Consider the case of a large language model. This Christopher Manning talk, On Large Language Models for Understanding Human Language, provides some perspective on LLMs. It also highlights the rapid growth in the language data—as well as the overall compute—required to train the highest performing LLMs. Contrast this with a young child’s ability to pick up multiple languages in a short span of time, somewhat passively, and whilst simultaneously developing other systemic capabilities (like walking).

The absence of others seems, to me, like a significant factor in how a machine learns to wield a language versus how we do—and one that Manning points to at the end of the talk. So let me pose some questions concerning it:

What would happen if the training of a large language model included a two-way, continuous feedback step based on the perceived performance of a similar, simultaneously learning model—one of inferior, equivalent or superior capability?
Further: what would happen if this continuous feedback step was based on the behaviour of many inferior, equivalent and/or superior simultaneously learning models?
Even further: what would happen if the feedback generated from those numerous additional steps was given equivalent or greater weight than performance on training tasks?
Extra far: what would happen if this network of continuous feedback was active from the genesis of the LLM itself?

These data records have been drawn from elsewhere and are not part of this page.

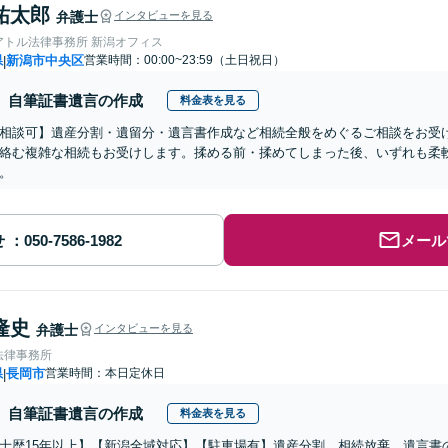
祐太郎
弁護士
インタビューを見る
アトル法律事務所 新潟オフィス
県
新潟市中央区
営業時間：00:00~23:59（土日祝日）
|
自筆証書遺言の作成
料金表を見る
相談可】遺産分割・遺留分・遺言書作成など相続全般をめぐるご相談をお受
絡む複雑な相続もお受けします。揉める前・揉めてしまった後、いずれも柔
。
せ
メール
隆史
弁護士
インタビューを見る
法律事務所
県
長岡市
営業時間：本日定休日
|
自筆証書遺言の作成
料金表を見る
士歴15年以上】【新潟全域対応】【駐車場有】遺産分割、相続放棄、遺言書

I don’t know whether such training of machines has been tried. Cursory searches turn up research into parallel or simultaneous model training, but I see no scheme that focuses on integrating and prioritising continuous feedback between numerous, simultaneously-learning-but-distinct models.

Do you know of any such initiatives? Do you know someone who might? Please ask them. I’d like to find out. My suspicion is that, if tried, it would lead to some interesting results. Potentially nonsensical, but sufficiently interesting nonetheless.

*I’d recommend reading Cynthia Haven’s Evolution of Desire for an introduction to Girard—the man and his perspective—and Rene Girard’s Mimetic Theory for a deeper introduction to the theory itself. The latter by Wolfgang Palaver is the one book I’d recommend to anyone not familiar with Girard.